Copyright 2025 Jean-Marie Heck
Permission is hereby granted, free of charge, to any person obtaining a copy of this software and associated documentation files (the “Software”), to deal in the Software without restriction, including without limitation the rights to use, copy, modify, merge, publish, distribute, sublicense, and/or sell copies of the Software, and to permit persons to whom the Software is furnished to do so, subject to the following conditions:
The above copyright notice and this permission notice shall be included in all copies or substantial portions of the Software.
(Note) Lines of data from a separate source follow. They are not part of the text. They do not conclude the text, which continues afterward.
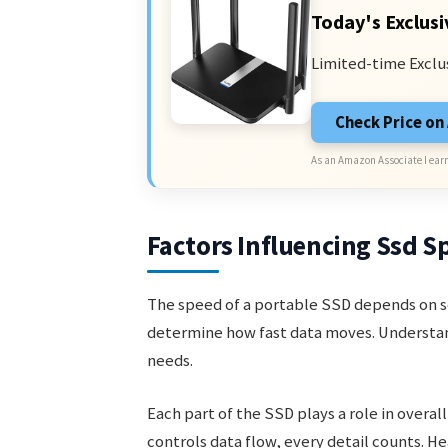
Today's Exclusi
Limited-time Exclu
Check Price o
As an Amazon Associate I earn
Factors Influencing Ssd S
The speed of a portable SSD depends on s
determine how fast data moves. Understand
needs.
Each part of the SSD plays a role in overa
controls data flow, every detail counts. H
THE SOFTWARE IS PROVIDED “AS IS”, WITHOUT WARRANTY OF ANY KIND, EXPRESS OR IMPLIED, INCLUDING BUT NOT LIMITED TO THE WARRANTIES OF MERCHANTABILITY, FITNESS FOR A PARTICULAR PURPOSE AND NONINFRINGEMENT. IN NO EVENT SHALL THE AUTHORS OR COPYRIGHT HOLDERS BE LIABLE FOR ANY CLAIM, DAMAGES OR OTHER LIABILITY, WHETHER IN AN ACTION OF CONTRACT, TORT OR OTHERWISE, ARISING FROM, OUT OF OR IN CONNECTION WITH THE SOFTWARE OR THE USE OR OTHER DEALINGS IN THE SOFTWARE.